“O evento mais espetacular da última metade do século passado é um que não ocorreu. ” (Thomas Schelling, An Astonishing Sixty Years: the Legacy of Hiroshima, 2005)
O que levou a União Soviética e os Estados Unidos a terem acumulado um grande arsenal nuclear sem isso acarretar em uma Guerra nuclear? Poderiam as ações desses países, que mais pareciam um suicídio global, serem entendidas como racionais? Seriam as guerras atos racionais? Robert Aumann defende que, se assim a entendermos, talvez seja mais fácil encontrar uma alternativa a ela (Aumann, 2005).
O matemático israelense-americano Robert J. Aumann e o economista americano Thomas C. Schelling dedicaram sua carreira a estudar a ação estratégica de diferentes agentes sob a ótima da racionalidade. Foi devida à contribuição de ambos para a compreensão dos conflitos e da cooperação, por meio da teoria dos jogos, que os mesmos foram premiados pela Real Academia Sueca de Ciências com o prêmio Nobel de Economia em 2005.
Robert Aumann nasceu no ano de 1930 em Frankfurt, na Alemanha e, aos oito anos, mudou-se com sua família para Nova Iorque. Ele completou seu Phd em matemática no MIT em 1955 e, no mesmo ano, ingressou em um centro afiliado à Universidade de Princeton onde trabalhou com aplicações matemáticas a questões industriais e militares. No ano seguinte, ele mudou-se para Israel e tornou-se professor do Instituto de Matemática da Hebrew University onde lecionou até usa aposentadoria no ano 2000 (Neymann, 2006).
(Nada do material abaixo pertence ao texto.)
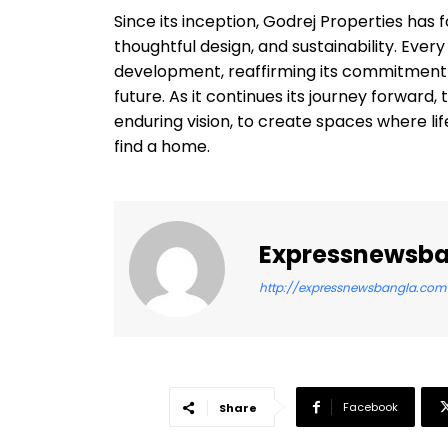
Since its inception, Godrej Properties has
thoughtful design, and sustainability. Ever
development, reaffirming its commitment 
future. As it continues its journey forwa
enduring vision, to create spaces where life
find a home.
Expressnewsb
http://expressnewsbangla.com
Facebook
Share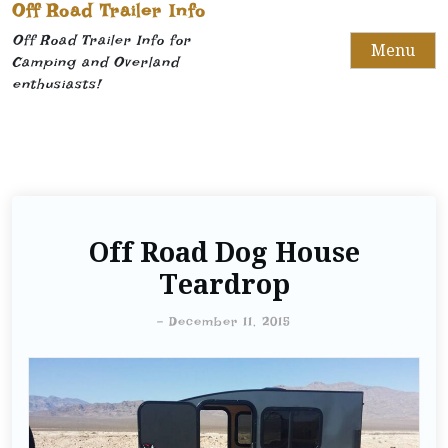
Off Road Trailer Info
Off Road Trailer Info for
Menu
Camping and Overland
enthusiasts!
Off Road Dog House
Teardrop
-
December 11, 2015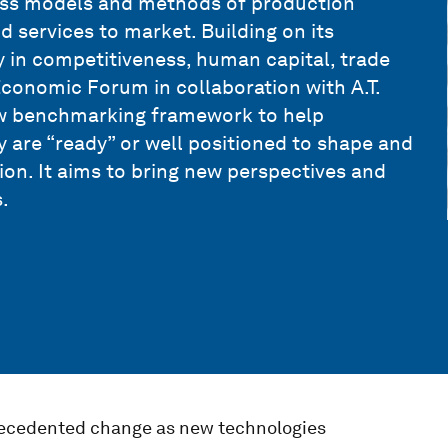
ess models and methods of production
d services to market. Building on its
 in competitiveness, human capital, trade
 Economic Forum in collaboration with A.T.
ew benchmarking framework to help
y are “ready” or well positioned to shape and
on. It aims to bring new perspectives and
.
recedented change as new technologies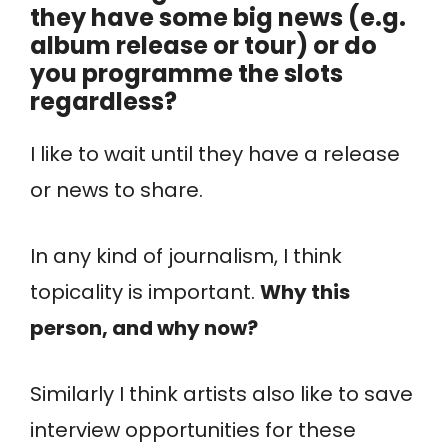
they have some big news (e.g.
album release or tour) or do
you programme the slots
regardless?
I like to wait until they have a release
or news to share.
In any kind of journalism, I think
topicality is important.
Why this
person, and why now?
Similarly I think artists also like to save
interview opportunities for these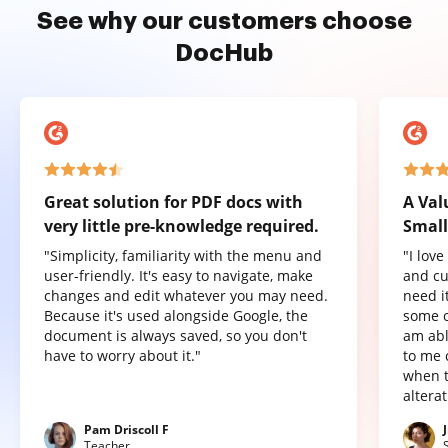
See why our customers choose
DocHub
Great solution for PDF docs with
A Val
very little pre-knowledge required.
Small
"Simplicity, familiarity with the menu and
"I lov
user-friendly. It's easy to navigate, make
and cu
changes and edit whatever you may need.
need it
Because it's used alongside Google, the
some o
document is always saved, so you don't
am abl
have to worry about it."
to me 
when t
altera
Pam Driscoll F
Teacher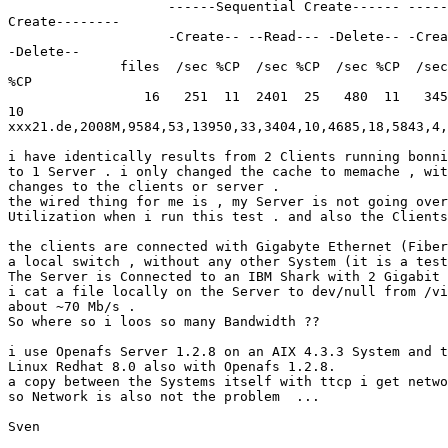
                    ------Sequential Create------ -----
Create--------

                    -Create-- --Read--- -Delete-- -Crea
-Delete--

              files  /sec %CP  /sec %CP  /sec %CP  /sec
%CP

                 16   251  11  2401  25   480  11   345
10

xxx21.de,2008M,9584,53,13950,33,3404,10,4685,18,5843,4,
i have identically results from 2 Clients running bonni
to 1 Server . i only changed the cache to memache , wit
changes to the clients or server .

the wired thing for me is , my Server is not going over
Utilization when i run this test . and also the Clients
the clients are connected with Gigabyte Ethernet (Fiber
a local switch , without any other System (it is a test
The Server is Connected to an IBM Shark with 2 Gigabit 
i cat a file locally on the Server to dev/null from /vi
about ~70 Mb/s .

So where so i loos so many Bandwidth ?? 

i use Openafs Server 1.2.8 on an AIX 4.3.3 System and t
Linux Redhat 8.0 also with Openafs 1.2.8.

a copy between the Systems itself with ttcp i get netwo
so Network is also not the problem  ...

Sven
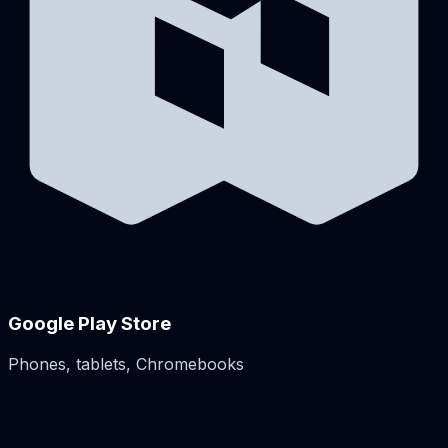
Google Play Store
Phones, tablets, Chromebooks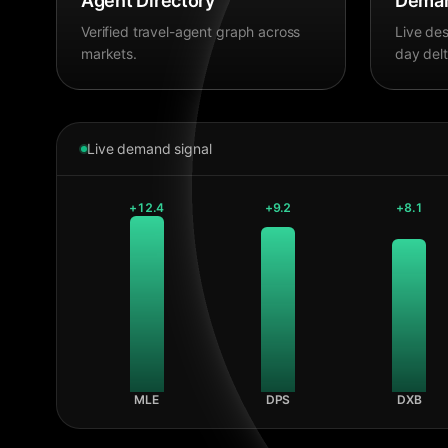
Agent Directory
Deman
Verified travel-agent graph across
Live des
markets.
day delt
Live demand signal
+
12.4
+
9.2
+
8.1
MLE
DPS
DXB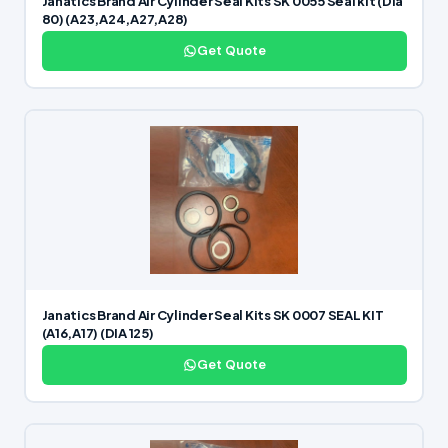
Janatics Brand Air Cylinder Seal Kits SK 0055 Seal kit (Dia
80) (A23,A24,A27,A28)
Get Quote
Janatics Brand Air Cylinder Seal Kits SK 0007 SEAL KIT
(A16,A17) (DIA 125)
Get Quote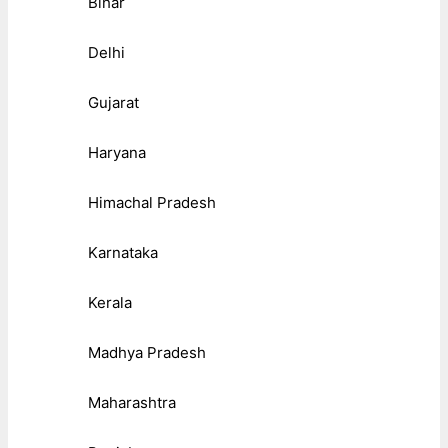
Bihar
Delhi
Gujarat
Haryana
Himachal Pradesh
Karnataka
Kerala
Madhya Pradesh
Maharashtra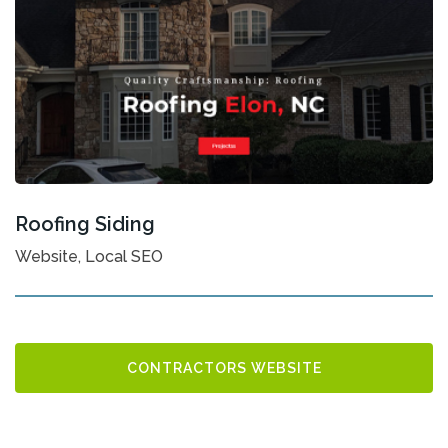
Roofing Siding
Website, Local SEO
CONTRACTORS WEBSITE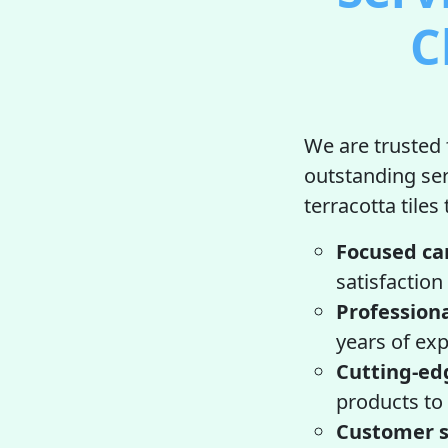
C
We are trusted f
outstanding se
terracotta tiles
Focused ca
satisfaction
Professiona
years of exp
Cutting-ed
products to 
Customer s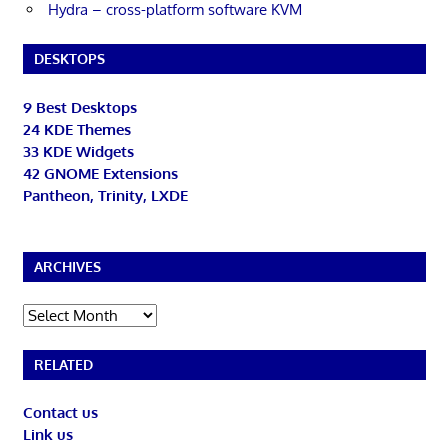
Hydra – cross-platform software KVM
DESKTOPS
9 Best Desktops
24 KDE Themes
33 KDE Widgets
42 GNOME Extensions
Pantheon, Trinity, LXDE
ARCHIVES
Archives
RELATED
Contact us
Link us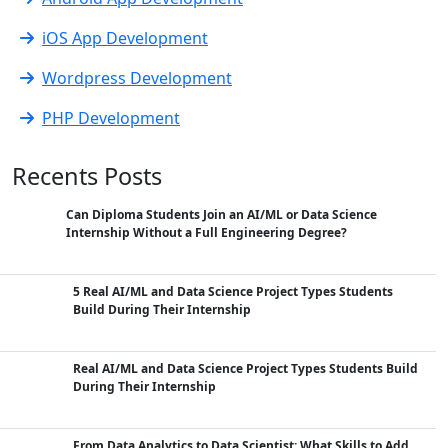
iOS App Development
Wordpress Development
PHP Development
Recents Posts
Can Diploma Students Join an AI/ML or Data Science
Internship Without a Full Engineering Degree?
5 Real AI/ML and Data Science Project Types Students
Build During Their Internship
Real AI/ML and Data Science Project Types Students Build
During Their Internship
From Data Analytics to Data Scientist: What Skills to Add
Thomas Schelling nasceu em 1921 na Califórnia, Estados Unidos. Graduou-se na Universidade da Califórnia (Berkeley) e obteve seu Phd em 1951 pela Universidade de Harvard. Antes da carreira acadêmica, Schelling trabalhou no Departamento de Orçamento dos EUA (1945–46), na elaboração do Plano Marshall (1948-50) e no escritório executivo da presidência dos Estados Unidos (1951-53). Já em 1953 retornou à academia como professor da Universidade de Yale onde permaneceu até 1958, quando mudou-se para Harvard. Schelling também trabalhou para a RAND Corporation onde desenvolveu sua análise da corrida nuclear que culminou na publicação de sua obra mais conhecida “The Strategy of Conflict”. O economista também assessorou o governo de Kennedy na crise de Berlim no ano de 1961. Nos anos 90, Schelling ingressou como professor na Universidade de Maryland onde lecionou até sua morte no ano de 2016.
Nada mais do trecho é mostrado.